Я мог бы и не сносить стену, я бы сохранил тот дом для писательства, в смысле разгуливал бы по улицам, играл с детьми, знакомился с женщинами, зарабатывал деньги, пропускал бы стаканчик-другой в разных гольф-клубах и потом периодически, как продавец календарей, приходил бы сюда, закрывался бы от всех, и писал, описывал, смеялся бы над тем, что я съел, пережил, на что надеялся, Happy Birthday, Galarneau — это то, что сделало бы тебя счастливым, тебе же не съесть в одиночку весь этот дурацкий торт! Торт Галарно водружен на стол, словно драгоценности королевы. Торт Галарно сожрали вчера вечером тысячи голодных людей. И все равно еще осталось.
У меня бывают такие вот видения, уйма картин, снов, которые теснятся на чердаке. Нужно выбирать одно из двух: либо жить, либо умереть. Но я хочу жить, чтобы писать. Преимущество в том, что, когда ты живешь ради того, чтобы писать, ты сам себе хозяин, ты можешь сделать перерыв, когда душе угодно, а потом хочешь — опять берись за перо. Отгони грустные мысли или подчинись им, умирай с голоду или расплачивайся словами, это как подскажет сердце. В любом случае слова стоят больше, чем деньги. Вот они сложены, как дрова, в словаре. Достаточно открыть его наугад:
Подавлять: иметь абсолютную власть, переноси, преобладать, Амбиция преобладает в его сердце. Возвышаться. Замок возвышается над равниной. Подавить свой гнев. Выситься над чем-либо. Цитадель высится над городом. Взять себя в руки, стать хозяином себя самого.
Ты отправляешься в путешествия, приобретаешь знания. Из слова возникает рассказ, подобно тому, как вечером на Хэллоуин, откуда не возьмись, появляется переодетый в маскарадный костюм ребенок. Я провожу так целые часы и не устаю делать открытия. По мне, так Жак может остаться с моей возлюбленной, пусть ее холит и лелеет, делает ей светловолосых детишек, растит их, пишет для телевидения, зарабатывает деньги, он не знает, что значит тетрадь, в которой распластываешься, как будто грохнулся на скользкий лед и катишься по нему, как по свежей траве.

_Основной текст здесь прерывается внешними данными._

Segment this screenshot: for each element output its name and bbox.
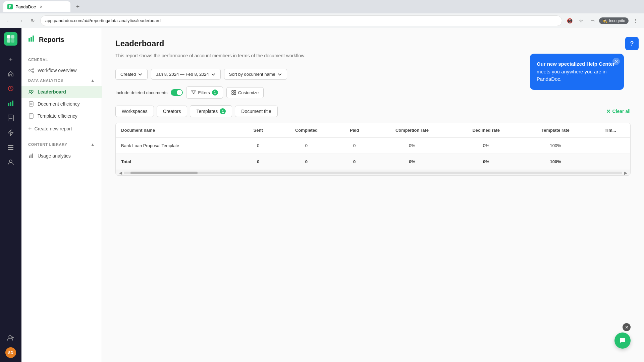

Сегодня в полдень восемнадцатого октября вся листва слетела с деревьев в округе, в том числе и листья, что были наклеены мной на потолке гостиной. Happy Birthday! Когда-то ведь надо родиться!
Осеннее солнце теперь встает позже, а садится раньше, но оно поднимается прямо перед домом, как испуганная куропатка. Оно садится прямо на стену, согревает фундамент, смотрит мне в глаза, оно, должно быть, волновалось немного, думая, что вдруг я предпочту ему тень. Мы действительно не виделись с тех пор, как ушла Мариза Дусе. Я убегал от него, но теперь больше не буду. Я вернусь сюда, сяду за стол из красного дерева и начну писать в другие тетради, потому что куплю их еще с десяток «У Эно». Мы будем с тобой вдвоем перечитывать друг друга, ты можешь и дальше вращаться вокруг земли, мне уже гораздо лучше, спасибо (кстати, согрей Мартира, а то он замерз), увидимся завтра, я попрошу стремянку у Дюга, забегу в отель «Канада», а потом повезу мою книгу в город, чтобы ее прочли Жак, Артур, Мариза, Альдерик, мама, Луиза и все Ганьоны, живущие на нашей земле. До завтра, старина, красно солнышко! Привет, Галарно! Сти.